Have you seen a blogger drooling? I’ve seen it. They just loved the service. Many of them had blog posts ready to go as soon as I told them we were white-listed. A few kept emailing me almost daily for the next week or so asking for an update. Finally, on September 9 shortly after my lunch I learned Twitter had officially white-listed our server and we were good to go. Instead of sending a press release, which at that point was meaningless since they’ve been using the service, I wrote a personal email explaining a few more details about the service and send it out at around 4 PM that day.
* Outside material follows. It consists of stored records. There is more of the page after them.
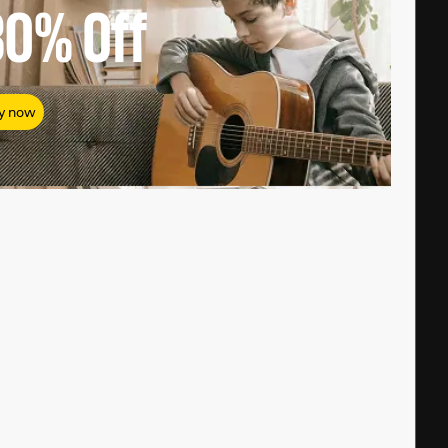
80%
Off
y now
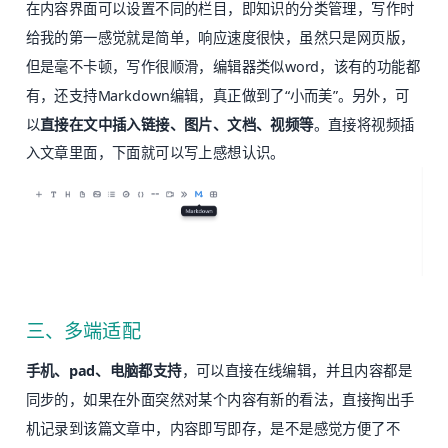
在内容界面可以设置不同的栏目，即知识的分类管理，写作时
给我的第一感觉就是简单，响应速度很快，虽然只是网页版，
但是毫不卡顿，写作很顺滑，编辑器类似word，该有的功能都
有，还支持Markdown编辑，真正做到了“小而美”。另外，可
以
直接在文中插入链接、图片、文档、视频等
。直接将视频插
入文章里面，下面就可以写上感想认识。
三、多端适配
手机、pad、电脑都支持
，可以直接在线编辑，并且内容都是
同步的，如果在外面突然对某个内容有新的看法，直接掏出手
机记录到该篇文章中，内容即写即存，是不是感觉方便了不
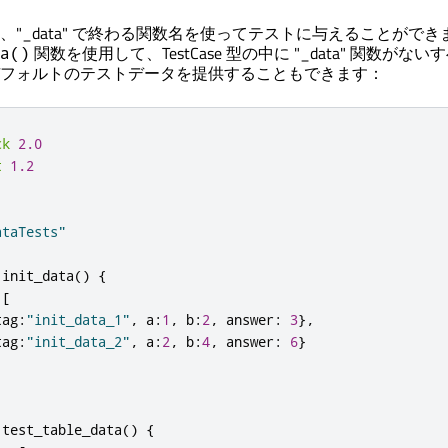
、"_data" で終わる関数名を使ってテストに与えることができ
関数を使用して、TestCase 型の中に "_data" 関数がな
a()
フォルトのテストデータを提供することもできます：
ck
2.0
t
1.2
ataTests"
init_data
()
{
[
tag
:
"init_data_1"
,
 a
:
1
,
 b
:
2
,
 answer
:
3
},
tag
:
"init_data_2"
,
 a
:
2
,
 b
:
4
,
 answer
:
6
}
test_table_data
()
{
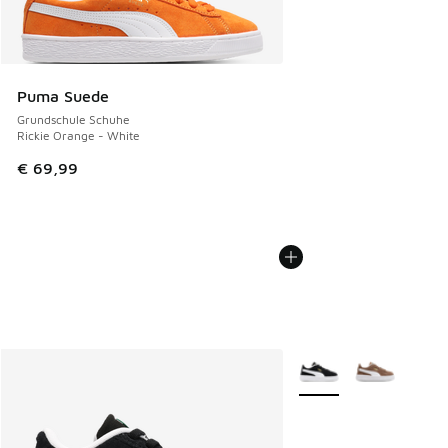
Puma Suede
Grundschule Schuhe
Rickie Orange - White
€ 69,99
Weitere Farben verfüg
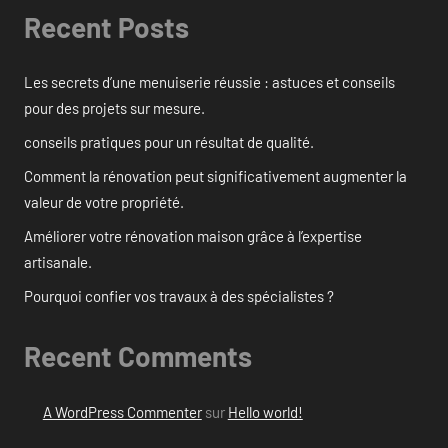
Recent Posts
Les secrets d’une menuiserie réussie : astuces et conseils
pour des projets sur mesure.
conseils pratiques pour un résultat de qualité.
Comment la rénovation peut significativement augmenter la
valeur de votre propriété.
Améliorer votre rénovation maison grâce à l’expertise
artisanale.
Pourquoi confier vos travaux à des spécialistes ?
Recent Comments
A WordPress Commenter
sur
Hello world!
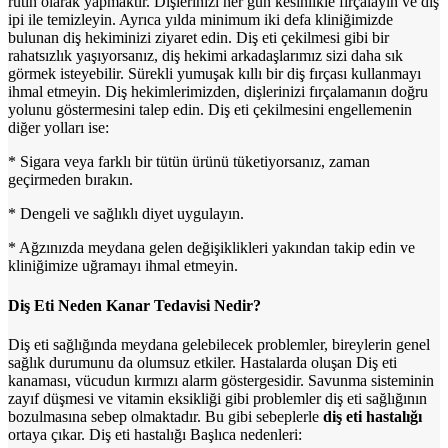
rutin olarak yapmaktır. Dişlerinizi her gün kesinlikle fırçalayın ve diş
ipi ile temizleyin. Ayrıca yılda minimum iki defa kliniğimizde
bulunan diş hekiminizi ziyaret edin. Diş eti çekilmesi gibi bir
rahatsızlık yaşıyorsanız, diş hekimi arkadaşlarımız sizi daha sık
görmek isteyebilir. Sürekli yumuşak kıllı bir diş fırçası kullanmayı
ihmal etmeyin. Diş hekimlerimizden, dişlerinizi fırçalamanın doğru
yolunu göstermesini talep edin. Diş eti çekilmesini engellemenin
diğer yolları ise:
* Sigara veya farklı bir tütün ürünü tüketiyorsanız, zaman
geçirmeden bırakın.
* Dengeli ve sağlıklı diyet uygulayın.
* Ağzınızda meydana gelen değişiklikleri yakından takip edin ve
kliniğimize uğramayı ihmal etmeyin.
Diş Eti Neden Kanar Tedavisi Nedir?
Diş eti sağlığında meydana gelebilecek problemler, bireylerin genel
sağlık durumunu da olumsuz etkiler. Hastalarda oluşan Diş eti
kanaması, vücudun kırmızı alarm göstergesidir. Savunma sisteminin
zayıf düşmesi ve vitamin eksikliği gibi problemler diş eti sağlığının
bozulmasına sebep olmaktadır. Bu gibi sebeplerle
diş eti hastalığı
ortaya çıkar. Diş eti hastalığı Başlıca nedenleri:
After sending the email I went to pick up my kids at daycare and the family went to Ooba’s, the best Mexican restaurant I’ve been to. As I arrived there around 6 PM I started checking Google Reader for the posts and they started coming… TechCrunch, ReadWriteWeb, VentureBeat, GigaOm, TechFlash, and on, and on, and on.
The service was buggy, but who cared. There was such a demand for it that people just looked the other way. That night — a Wednesday night — between 6 PM and midnight we’ve got 3,500 visits. The next day we’ve got 14,000 visitors, then it stabilized between 4,000 and 5,000 visitors a day. I was shocked. I know it would be good, but not that good. In the 21 days of September TweepML had more than 100,000 unique visitors!
If I could pinpoint a single reason under my control for the instantaneous success of the service was simplicity. I kept everything very simple. The UI was clean and beautifully design by the team at Design Commission. The user experience was just brain-dead simple. TweepML did just one thing and it did really well.